Carbohydrates are constantly being metabolized by the commodity to supply energy (i.e. respiration) and smaller molecules for the synthesis of other macromolecules (e.g. proteins, lipids, hormones, etc.). Most commodities have sufficient carbohydrate reserves that their loss from metabolism during short-term storage does not significantly alter the composition. However, their conversion from complex molecules (e.g. starch, hemicel-lulose) to simpler molecules (i.e. mono- and disaccharides) can significantly alter the composition of the commodity. Arresting this enzymatic conversion with low temperatures, enzyme deactivation (e.g. blanching) or genetic engineering maintains quality. For example, all three approaches have been used to maintain the quality of sweet corn (preventing the conversion of sugars to starch) and potatoes (preventing the conversion of starch to sugars).

Commodities low in storage carbohydrates (e.g. melons, leafy greens, cut-flowers) can exhibit a significant reduction in quality and shelf-life as their limited reserves are depleted by respiration. The carbohydrate reserves of cut-flowers can be replenished by immersing their stems in sugar solutions. Such remedial action is unavailable for harvested fruits and vegetables, so their quality at harvest must be the highest possible, and their storage environment must be optimal to preserve their limited storage reserves.

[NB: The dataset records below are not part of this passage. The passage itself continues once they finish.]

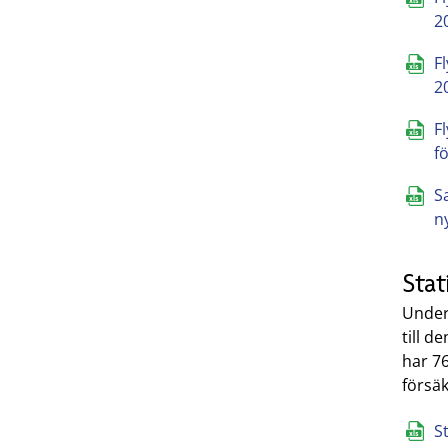
2
F
2
F
f
S
n
Stat
Under 
till d
har 76
försä
St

While vegetative plant tissues (e.g. leafy greens) are usually low in both proteins and lipids, many reproductive (e.g. fruit and seeds) or storage (e.g. roots and tubers) organs can be excellent sources of these two nutrients. The nutritional quality of plant protein is not only determined by the amount of protein in the tissue, but also by the amino acids that compose the proteins. Proteins are made of 20 amino acids linked together to form long linear arrangements of hundreds of individual amino acids. Humans cannot synthesize all the amino acids we need to make functional proteins, so we must eat proteins that contain those essential amino acids. A 'balanced' diet therefore contains protein in both sufficient quantity and quality. Detrimental changes in protein content are minor, and usually entail the loss of activity of proteins functioning as enzymes. In contrast, there are many detrimental changes than can occur with lipids.

Lipids serve as food reserves in seeds (e.g. walnuts) and fruit (e.g. avocados), and are the major component of membranes (i.e. phospholipids) in all tissues. Their susceptibility to oxidation is dependent on their level of saturation. A fully saturated lipid has only single bonds between its linear backbone of carbon atoms, and is resistant to oxidation. In contrast, the more easily oxidized unsaturated lipids can have one, two or three double bonds between the carbon atoms. These unsaturated lipids are considered to be more healthy for humans than saturated lipids, but are more easily degraded by oxidation during storage and marketing. Oxidation products of lipids give the tissue a rancid taste and aroma.

Plant commodities are significant sources of vitamins A and C in the human diet. These vitamins are susceptible to respiratory loss by the plant after harvest. Their rate of synthesis is low in harvested tissue, and there are few reports that they can actually increase during storage. Postharvest techniques used to control other quality changes are equally capable of reducing the loss of these vitamins.

The mineral composition of tissues does not significantly change after harvest. However, the availability may change dramatically as other components (e.g. phenols) bind the minerals into inaccessible complexes.

The quality of many fruits and vegetables is closely linked to their aroma and flavor. Many of these compounds are volatile and therefore require continued synthesis to maintain the characteristic aroma and flavor of the commodities. Improper handling and storage (e.g. immaturity at harvest, excessive water loss, chilling temperatures) can reduce the capacity of the tissue to synthesize these compounds. Quality can also be lost by the synthesis of unwanted volatile compounds. For example, the oxidation of lipids produces rancid odors, while anaerobic respiration produces alcoholic aromas.